On the first go-round, the Court of Appeals denied the radiologists’ motion for a new trial. You can read about that decision on our firm’s website about verdicts, here.
But that decision came three years after we won the verdict at trial. So on Ms. Burke’s behalf, we wanted the interest that had accrued on the verdict during that 3-year span.
That started round 2 of the appellate war. We calculated the interest owed based on the fluctuating interest rate provided by the District of Columbia statute. The rate varies with the rate of interest published by the Internal Revenue Service for underpayment of taxes, which in turn is pegged to the interest rate on U.S. Treasury bonds. That’s a fair system, because it gives the winning party a rough approximation of the market interest rate on the money owed while the defendant holds onto the money during the appeal.

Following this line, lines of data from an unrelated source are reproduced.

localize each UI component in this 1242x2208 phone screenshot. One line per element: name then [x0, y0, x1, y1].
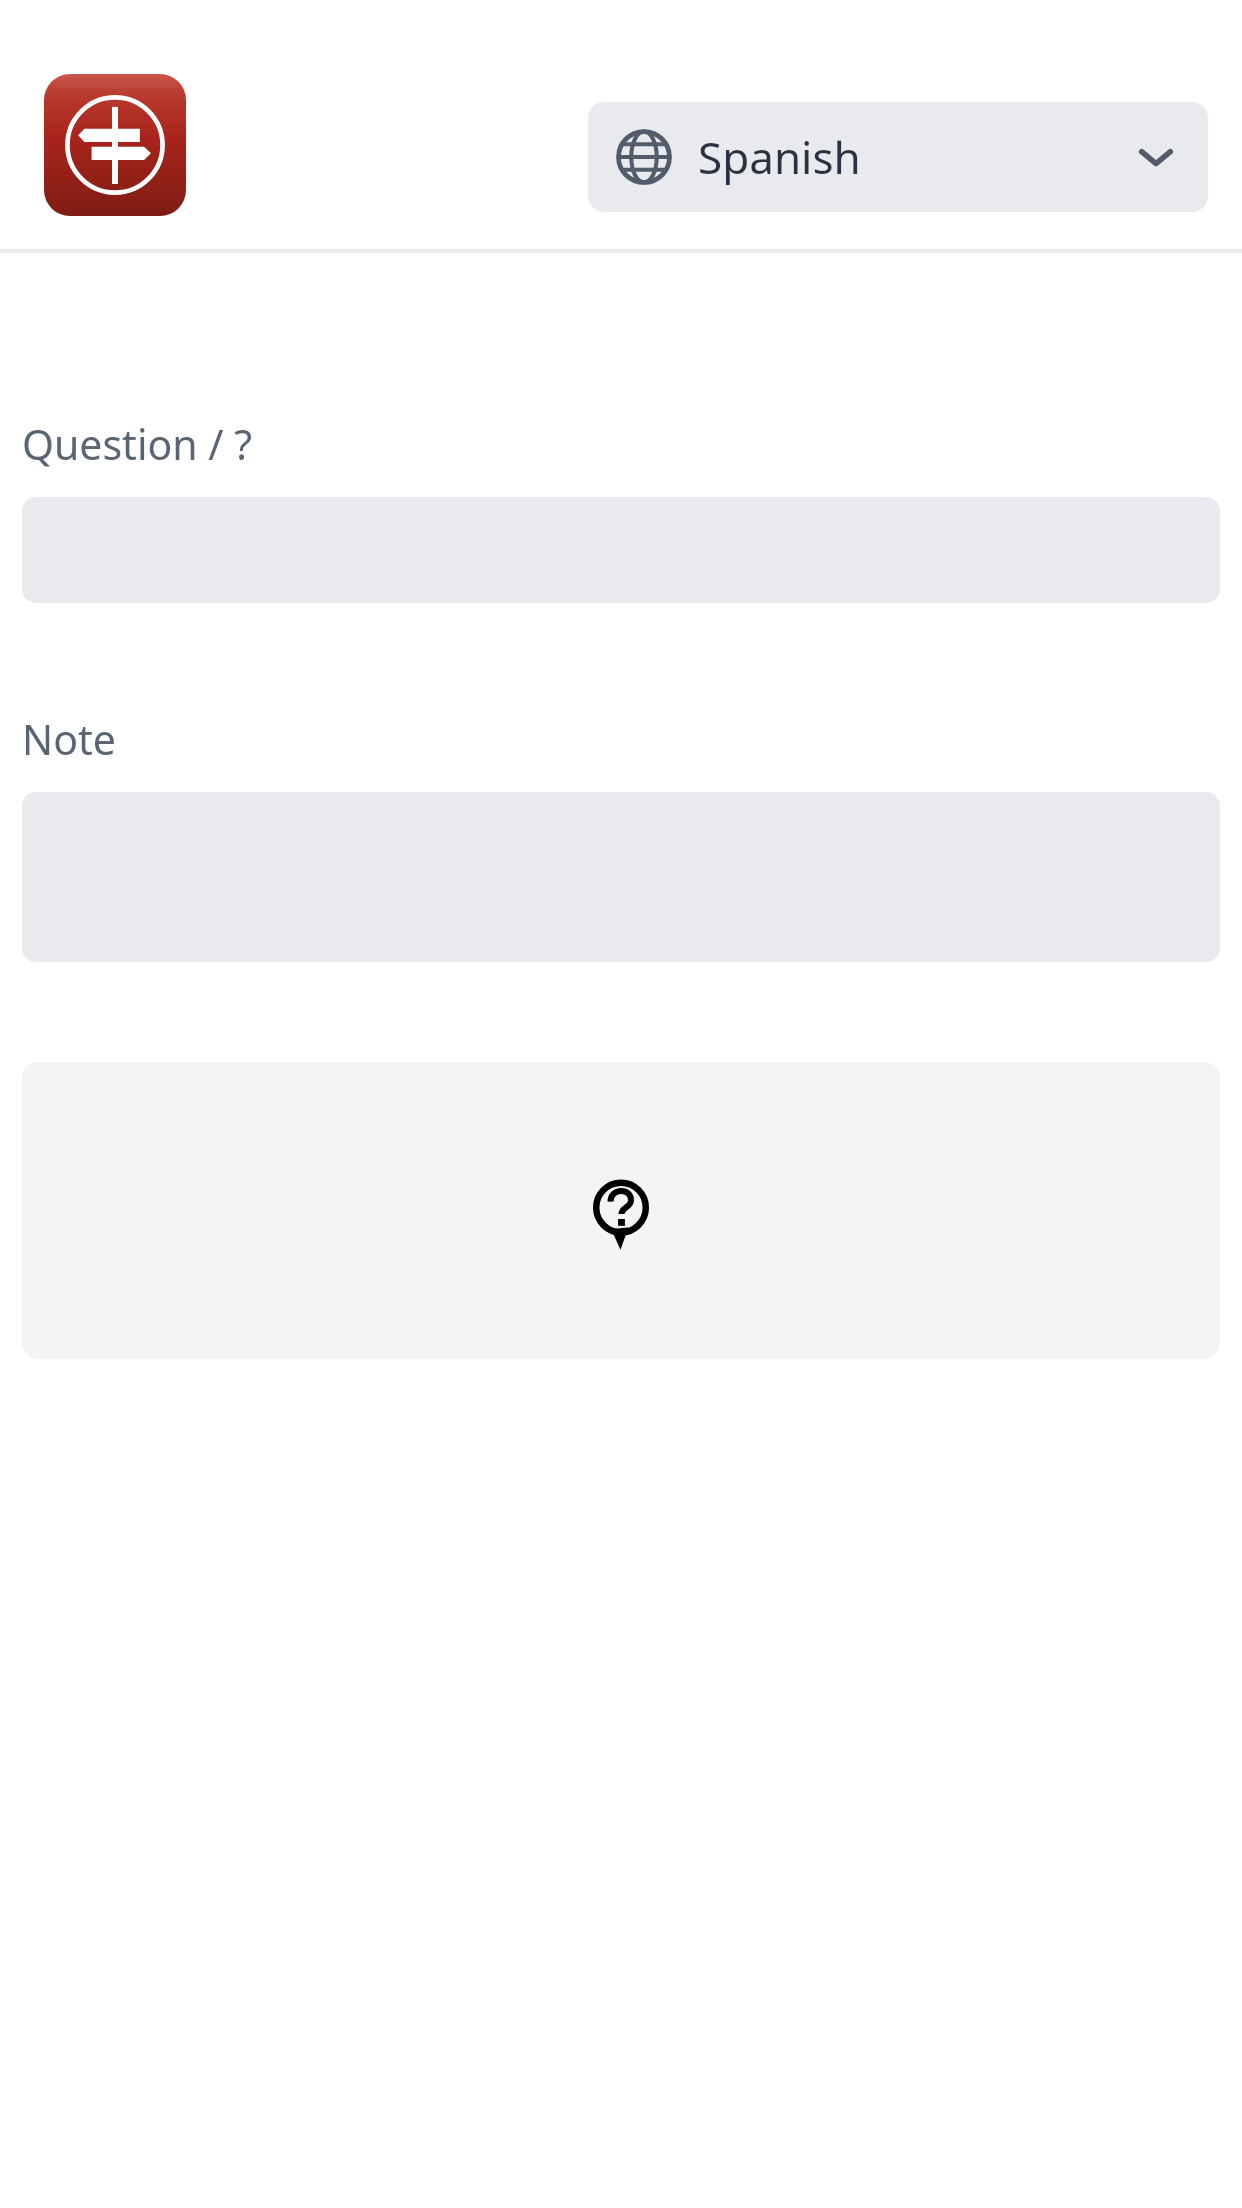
- button[interactable]: Help: [22, 1062, 1220, 1359]
- staticText: Note: [22, 711, 116, 767]
- button[interactable]: App icon: [44, 74, 186, 216]
- staticText: Spanish: [698, 127, 861, 187]
- button[interactable]: Spanish: [588, 102, 1208, 212]
- staticText: Question / ?: [22, 416, 253, 472]
- other: Expand language list: [1132, 133, 1180, 181]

Between our verdict in March 2004 until the final judgment in March 2007, the rate had climbed from 3 percent to 6 percent. So we asked for interest for each quarter based on the interest rate then in effect. That came to a little under $500,000.
The insurance company really liked the 3 percent rate that was in effect when the verdict first came down. That saved it a little under $200,000 from what we calculated it owed. So it asked the trial judge to order the lower interest rate. To our surprise, the trial judge granted the insurer’s request. The judge had “discretion” to change the interest rate downward, but we appealed her decision, since we said there was no reason to penalize Ms. Burke with a sub-market interest rate on the money the radiologists’ insurer owed to her.
This week, four years later, the District of Columbia Court of Appeals agreed with our argument. It said the trial judge had abused her discretion in lowering the interest. The court noted the important public policy behind “post-judgment” interest. The idea is to “make the plaintiff whole” — that is, when you win a lawsuit and the defendant owes you money, if the defendant wants to hold onto the money while it appeals, in fairness, you should get something close to what the market would have paid by way of interest.
Now Sharon Burke will finally get paid everything she is owed. It won’t restore her brain health, but it will help the dignity and quality of her life.